Lo que no podía hacer era volver ahora a su apartamento. Seguro que estaría vigilado. A pesar de la seguridad del edificio, alguien se había aventurado. Pero no era casualidad que perteneciera a una desconocida compañía con sede en las Islas Vírgenes Británicas que llevaba por nombre New Rodina. “Rodina, patria en ruso”, sonrió al recordarlo.

“Police will describe the death only as ‘’suspicious and unexplained” and inquiries are also focusing on his lifestyle. It is believed he was on annual leave while he was missing, perhaps explaining the time it took to report his disappearance.”

BELGRAVIA

Alquiló la habitación en 69TheGrove nada más llegar a Londres desde Cheltenham. Estaba muy cerca del cuartel general. Fácil de acceder. Y no levantaría sospechas si le veían paseando por allí. Sólo sería otro agente que iba a comer en alguno de los bistros. O, simplemente, otro agente a la búsqueda de un rápido banquete de carne en horas de oficina.

Su pasión eran los números y la alta costura. Sin ningún orden de preferencia. Su más fuerte deseo lo satisfacía rompiendo códigos para el gobierno de Su Majestad. Lo segundo, vistiendo magníficos trajes de noche de Valentino, alzado en tacones de «Manolo».

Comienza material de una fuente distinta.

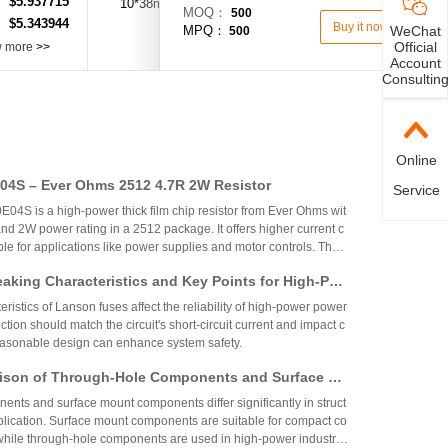
$5.937715
：
10*38mm
30A
600V AC/DC
MOQ：
500
$5.343944
：
Buy it now
WeChat
MPQ：
500
Official
w more
>>
Account
Consultin
Online
4S – Ever Ohms 2512 4.7R 2W Resistor
Service
S is a high-power thick film chip resistor from Ever Ohms wit
nd 2W power rating in a 2512 package. It offers higher current c
able for applications like power supplies and motor controls. The
ed but alternatives like CRH2512J4R70E04S are available.
aking Characteristics and Key Points for High-Pow
Circuit Design
ristics of Lanson fuses affect the reliability of high-power power
ction should match the circuit's short-circuit current and impact c
reasonable design can enhance system safety.
ison of Through-Hole Components and Surface Mo
 Packaging Process, Production Process, and App
nts and surface mount components differ significantly in struct
os
plication. Surface mount components are suitable for compact co
while through-hole components are used in high-power industrial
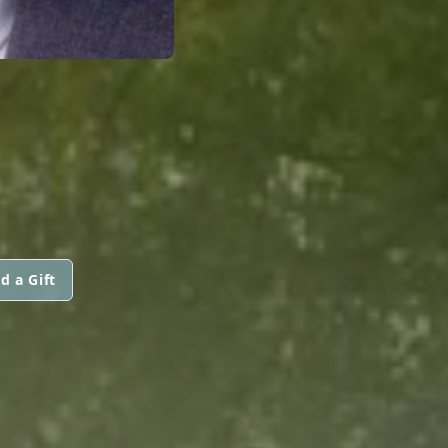
d a Gift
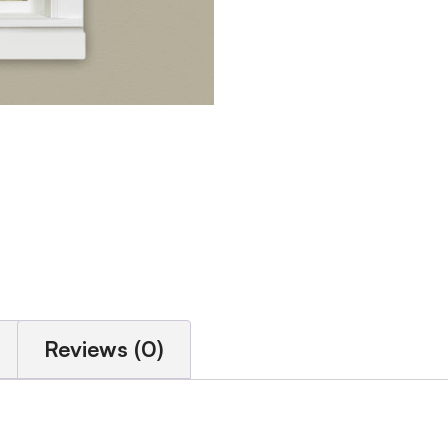
Reviews (0)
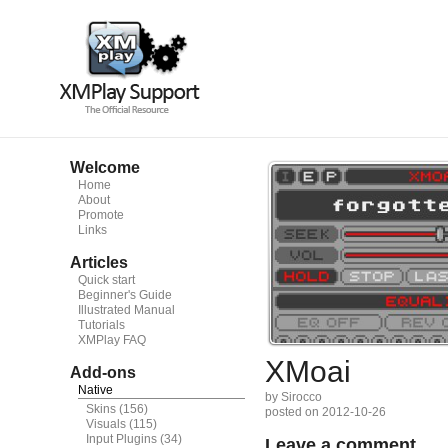
Welcome
Home
About
Promote
Links
Articles
Quick start
Beginner's Guide
Illustrated Manual
Tutorials
XMPlay FAQ
XMoai
Add-ons
Native
by Sirocco
Skins
(156)
posted on 2012-10-26
Visuals
(115)
Input Plugins
(34)
Leave a comment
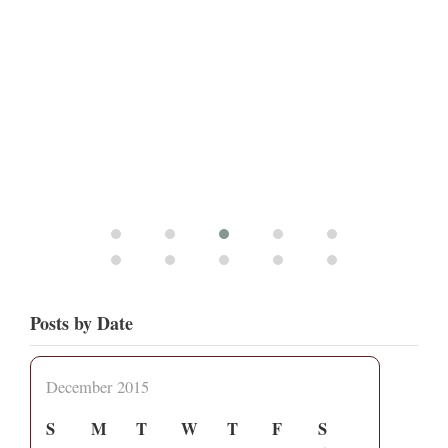
Posts by Date
December 2015
S
M
T
W
T
F
S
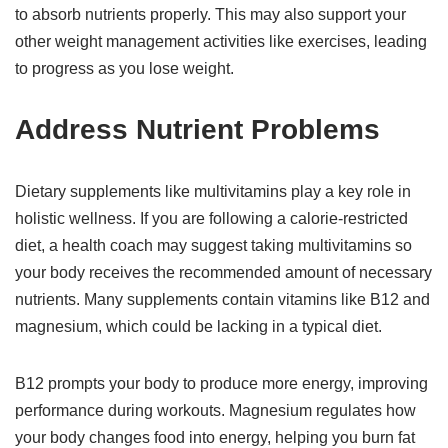
to absorb nutrients properly. This may also support your
other weight management activities like exercises, leading
to progress as you lose weight.
Address Nutrient Problems
Dietary supplements like multivitamins play a key role in
holistic wellness. If you are following a calorie-restricted
diet, a health coach may suggest taking multivitamins so
your body receives the recommended amount of necessary
nutrients. Many supplements contain vitamins like B12 and
magnesium, which could be lacking in a typical diet.
B12 prompts your body to produce more energy, improving
performance during workouts. Magnesium regulates how
your body changes food into energy, helping you burn fat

Y nada mejor que una habitación de un bed&breakfast, en Vauxhall, para guardar su fondo de armario. Porque desde luego, un apartamento en Pimlico, propiedad de la Compañía, no era el sitio más conveniente.

No se imaginaba saliendo por las noches, embutido en esas obras maestras de la matemática aplicada a la tela, para encontrarse, como casi todos los días, a Lord Brittan volviendo de alguna sesión de la Cámara. O de una reunión con Cameron, que le había nombrado asesor de comercio.

Una vez en la habitación se sentó en la cama. Estaba sudando. Pegajoso. Fuera ya era de noche. Una ducha y a cumplir su ritual como si no hubiera pasado nada.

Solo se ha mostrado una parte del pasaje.